Jacek Jaśkowiak jednym z najlepiej zarabiających prezydentów miast w Polsce

Od 160 tys. zł do 450 tys. zł zarobili prezydenci największych polskich miast. Najwięcej pieniędzy trafiło na konto prezydenta Krakowa Jacka Majchrowskiego. Prawie wszyscy włodarze metropolii uzyskali dodatkowe dochody z innych źródeł.

Prezydenci stolic województw z tytułu wynagrodzenia za pracę w urzędzie miasta zarobili w ubiegłym roku od 150 tys. zł do nieco ponad 200 tys. zł. Nie są to jedyne dochody włodarzy największych metropolii. Jak wynika ze złożonych oświadczeń majątkowych, większość z nich dorabia pracując na uczelniach zasiadając w radach nadzorczych spółek, czy czerpiąc dochody z tytułu praw autorskich. 

Rekordzistą w kwestii dochodów jest prezydent Krakowa Jacek Majchrowski, który w ubiegłym roku zarobił 454 tys. zł z tytułu umowy o pracę w urzędzie miejskim, wykładów na Krakowskiej Akademii i emerytury. Najmniej wpłynęło na konto prezydenta Rzeszowa Konrada Fijołka, który urząd sprawuje od czerwca ubiegłego roku. Z tego tytułu uzyskał nieco ponad 140 tys. zł, doliczając dochody sprzed objęcia funkcji, w 2021 roku łącznie zarobił około 162 tys. zł.

Rosną pensje i zatrudnienie w samorządach. GUS podał dane za 2021 r.

Powyżej 300 tys. zł zarobili prezydent Wrocławia Jacek Sutryk – 314 tys. zł i prezydent Lublina Krzysztof Żuk. Sutryk oprócz pełnienia obowiązków w magistracie pracował jeszcze dla Regionalnego Centrum Gospodarki Wodno – Ściekowej w Tychach, Kolei Dolnośląskich oraz Śląskiego Centrum Logistyki. Prezydent Lublina dodatkowe dochody osiągnął z pracy w Wyższej Szkole Ekonomii i Innowacji i z tytułu umów zleceń oraz praw autorskich.

Powyżej 200 tys. zarobili prezydenci ośmiu stolic województw: prezydent Katowic Marcin Krupa – 298 tys. zł, prezydent Poznania Jacek Jaśkowiak – 264 tys. zł, prezydent Białegostoku Tadeusz Truskolaski – 255 tys. zł, prezydent Gorzowa Wielkopolskiego Jacek Wójcicki – 232 tys. zł, prezydent Warszawy Rafał Trzaskowski  – 227 tys. zł, prezydent Olsztyna Piotr Grzymowicz – 214 tys. zł oraz prezydent Bydgoszczy Rafał Bruski – 205 tys. zł. Wszyscy łączyli pracę w magistracie z dodatkowymi obowiązkami zawodowymi.

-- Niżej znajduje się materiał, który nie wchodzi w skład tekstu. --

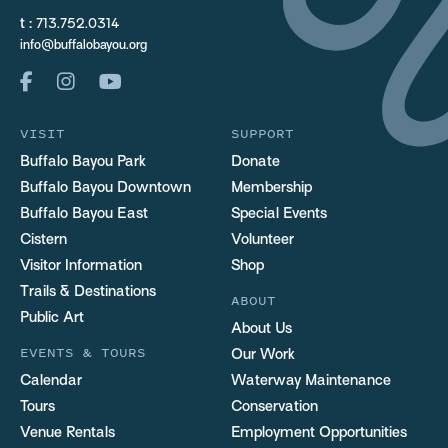
t :
713.752.0314
info@buffalobayou.org
VISIT
SUPPORT
Buffalo Bayou Park
Donate
Buffalo Bayou Downtown
Membership
Buffalo Bayou East
Special Events
Cistern
Volunteer
Visitor Information
Shop
Trails & Destinations
ABOUT
Public Art
About Us
EVENTS & TOURS
Our Work
Calendar
Waterway Maintenance
Tours
Conservation
Venue Rentals
Employment Opportunities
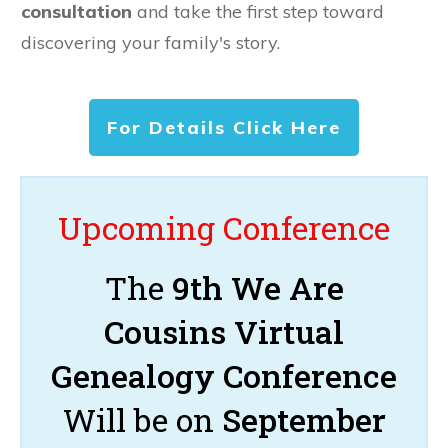
consultation
and take the first step toward
discovering your family's story.
For Details Click Here
Upcoming Conference
The
9th We Are
Cousins Virtual
Genealogy Conference
Will be on
September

Nieco mniej, bo 193 tys. zł wpłynęło na konto prezydenta Szczecina Piotra Krzystka, który oprócz pracy w urzędzie zasiadał w radzie nadzorczej Wodociągów Zachodniopomorskich.

Dodatkowej pracy nie podejmowało czterech prezydentów metropolii, choć na ich konta również wpływały środki spoza urzędu miasta. Prezydent Rzeszowa Konrad Fijołek oprócz zarobków wynikających z pełnionej funkcji wykazał dochody sprzed objęcia urzędu. Na konto prezydenta Kielc Bogdana Wenty oprócz pensji z magistratu wpłynęła renta sportowa za zdobycie medalu olimpijskiego, łącznie – 178 tys. zł. 

Prezydent Łodzi Hanna Zdanowska i prezydent Gdańska Aleksandra Dulkiewicz łączyły obowiązki w magistracie z działalnością w Komitecie Regionów UE. Zdanowska zarobiła łącznie 156 tys. zł i 9 tys. euro, a Dulkiewicz – 150 tys. zł i 4 tys. euro. 

Wysokość wynagrodzeń prezydentów miast reguluje ustawa o wynagrodzeniu osób zajmujących kierownicze stanowiska państwowe. W październiku ubiegłego roku znowelizowano przepisy określając, że maksymalne wynagrodzenie miesięczne dla m.in. wójtów i burmistrzów nie może przekroczyć 11,2-krotności kwoty bazowej, która w ustawie budżetowej została ustalona na 1789,42 zł. Przepisy miały zastosowanie od 1 sierpnia 2021 roku. Ustawa nie zabrania prezydentom miast uzyskiwania dochodów z innych źródeł.